### [WHAT YOU HAVE TO DO]
Filter these entries down to the lines that hold the word "home", and show each of them.

### [RECORDS PROVIDED]
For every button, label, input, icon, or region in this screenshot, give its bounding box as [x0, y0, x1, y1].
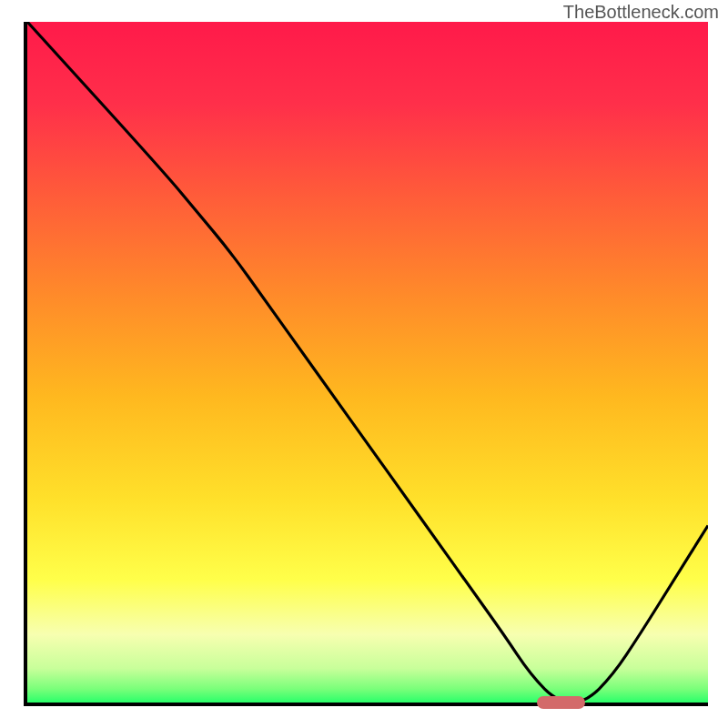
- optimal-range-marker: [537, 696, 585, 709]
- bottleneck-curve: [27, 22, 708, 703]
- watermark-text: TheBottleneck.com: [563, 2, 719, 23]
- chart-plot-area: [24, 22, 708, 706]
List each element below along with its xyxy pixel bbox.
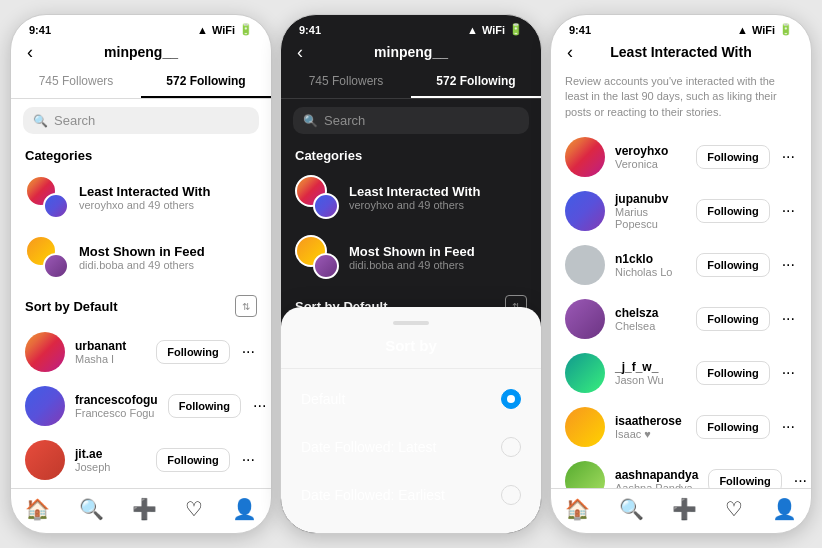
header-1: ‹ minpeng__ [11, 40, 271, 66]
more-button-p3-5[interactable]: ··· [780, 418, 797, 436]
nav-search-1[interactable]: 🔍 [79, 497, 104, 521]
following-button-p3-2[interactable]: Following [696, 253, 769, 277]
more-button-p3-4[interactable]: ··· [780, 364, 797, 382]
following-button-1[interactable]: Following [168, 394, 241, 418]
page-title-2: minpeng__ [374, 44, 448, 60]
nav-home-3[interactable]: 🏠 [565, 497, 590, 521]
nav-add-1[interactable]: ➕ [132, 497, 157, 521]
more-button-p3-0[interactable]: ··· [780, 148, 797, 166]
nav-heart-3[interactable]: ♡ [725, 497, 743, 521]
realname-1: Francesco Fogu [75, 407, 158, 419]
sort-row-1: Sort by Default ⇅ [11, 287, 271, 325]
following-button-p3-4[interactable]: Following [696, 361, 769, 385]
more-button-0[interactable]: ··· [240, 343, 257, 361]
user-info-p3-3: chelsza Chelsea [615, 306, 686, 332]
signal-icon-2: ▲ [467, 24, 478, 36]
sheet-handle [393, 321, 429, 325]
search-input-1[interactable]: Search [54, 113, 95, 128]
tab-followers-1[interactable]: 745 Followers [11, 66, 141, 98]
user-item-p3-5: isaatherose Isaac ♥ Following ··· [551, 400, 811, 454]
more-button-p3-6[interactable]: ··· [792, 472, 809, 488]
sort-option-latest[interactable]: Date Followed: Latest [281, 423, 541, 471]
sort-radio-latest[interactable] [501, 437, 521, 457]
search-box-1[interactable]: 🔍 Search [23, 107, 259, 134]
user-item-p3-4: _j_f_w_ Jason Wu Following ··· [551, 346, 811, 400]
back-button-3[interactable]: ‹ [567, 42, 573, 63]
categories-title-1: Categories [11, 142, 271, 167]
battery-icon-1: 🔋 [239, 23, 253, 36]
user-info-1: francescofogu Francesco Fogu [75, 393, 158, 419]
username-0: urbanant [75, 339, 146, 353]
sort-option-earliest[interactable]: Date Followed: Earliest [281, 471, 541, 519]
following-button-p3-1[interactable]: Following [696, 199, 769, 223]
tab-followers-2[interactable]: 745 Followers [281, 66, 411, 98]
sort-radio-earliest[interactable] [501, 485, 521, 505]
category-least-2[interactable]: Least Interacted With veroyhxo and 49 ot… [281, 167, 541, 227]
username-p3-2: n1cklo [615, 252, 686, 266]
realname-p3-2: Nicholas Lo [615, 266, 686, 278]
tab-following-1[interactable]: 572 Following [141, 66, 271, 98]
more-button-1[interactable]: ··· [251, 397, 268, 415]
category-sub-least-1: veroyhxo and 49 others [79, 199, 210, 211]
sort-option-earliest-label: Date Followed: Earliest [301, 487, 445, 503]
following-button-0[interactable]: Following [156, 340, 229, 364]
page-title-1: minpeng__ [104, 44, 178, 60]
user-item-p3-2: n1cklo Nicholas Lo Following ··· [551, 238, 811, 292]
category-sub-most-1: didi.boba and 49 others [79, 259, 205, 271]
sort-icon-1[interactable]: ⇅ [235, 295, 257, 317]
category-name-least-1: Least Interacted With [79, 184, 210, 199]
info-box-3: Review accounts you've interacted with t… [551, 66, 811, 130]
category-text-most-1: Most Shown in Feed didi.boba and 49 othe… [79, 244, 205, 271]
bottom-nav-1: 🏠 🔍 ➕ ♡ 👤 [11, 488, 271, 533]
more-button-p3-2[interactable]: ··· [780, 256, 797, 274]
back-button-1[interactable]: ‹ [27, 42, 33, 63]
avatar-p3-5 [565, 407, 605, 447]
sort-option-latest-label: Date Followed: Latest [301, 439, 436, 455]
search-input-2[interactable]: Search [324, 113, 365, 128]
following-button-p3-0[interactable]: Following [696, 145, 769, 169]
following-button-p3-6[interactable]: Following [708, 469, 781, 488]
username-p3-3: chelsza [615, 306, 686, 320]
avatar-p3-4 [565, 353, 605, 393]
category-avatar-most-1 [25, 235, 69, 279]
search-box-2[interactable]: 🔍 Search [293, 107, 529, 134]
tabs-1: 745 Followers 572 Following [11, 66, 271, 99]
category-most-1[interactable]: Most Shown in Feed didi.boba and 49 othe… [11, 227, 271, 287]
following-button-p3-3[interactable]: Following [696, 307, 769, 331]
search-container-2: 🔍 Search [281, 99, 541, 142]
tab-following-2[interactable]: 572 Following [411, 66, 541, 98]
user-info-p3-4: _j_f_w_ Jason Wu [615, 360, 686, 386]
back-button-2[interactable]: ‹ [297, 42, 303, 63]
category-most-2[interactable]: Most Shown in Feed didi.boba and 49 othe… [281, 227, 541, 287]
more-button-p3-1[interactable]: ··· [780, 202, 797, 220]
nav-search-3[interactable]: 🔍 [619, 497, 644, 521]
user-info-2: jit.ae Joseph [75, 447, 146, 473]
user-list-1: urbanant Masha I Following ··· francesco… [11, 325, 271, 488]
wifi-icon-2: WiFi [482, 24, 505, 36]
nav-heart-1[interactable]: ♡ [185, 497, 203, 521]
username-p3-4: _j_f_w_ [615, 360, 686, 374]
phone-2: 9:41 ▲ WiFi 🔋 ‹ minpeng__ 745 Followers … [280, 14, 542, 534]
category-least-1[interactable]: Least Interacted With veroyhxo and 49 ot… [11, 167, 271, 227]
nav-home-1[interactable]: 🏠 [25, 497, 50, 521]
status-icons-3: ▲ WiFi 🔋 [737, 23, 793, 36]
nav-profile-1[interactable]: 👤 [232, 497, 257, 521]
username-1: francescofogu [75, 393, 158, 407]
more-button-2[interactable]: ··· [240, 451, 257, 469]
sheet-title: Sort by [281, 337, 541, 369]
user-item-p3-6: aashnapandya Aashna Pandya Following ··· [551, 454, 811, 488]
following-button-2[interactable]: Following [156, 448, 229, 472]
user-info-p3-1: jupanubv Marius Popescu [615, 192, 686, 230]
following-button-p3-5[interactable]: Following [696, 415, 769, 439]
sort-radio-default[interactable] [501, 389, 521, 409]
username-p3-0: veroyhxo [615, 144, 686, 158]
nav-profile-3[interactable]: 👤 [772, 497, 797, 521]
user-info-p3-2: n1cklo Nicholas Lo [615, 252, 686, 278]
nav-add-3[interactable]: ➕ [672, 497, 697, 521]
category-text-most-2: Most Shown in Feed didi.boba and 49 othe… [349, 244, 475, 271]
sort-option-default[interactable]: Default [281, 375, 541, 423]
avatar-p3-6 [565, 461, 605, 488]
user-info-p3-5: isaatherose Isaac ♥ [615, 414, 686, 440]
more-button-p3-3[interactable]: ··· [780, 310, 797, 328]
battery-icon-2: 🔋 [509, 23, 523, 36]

### [RESULT FOR THIS TASK]
nav-home-3[interactable]: 🏠 [565, 497, 590, 521]
nav-home-1[interactable]: 🏠 [25, 497, 50, 521]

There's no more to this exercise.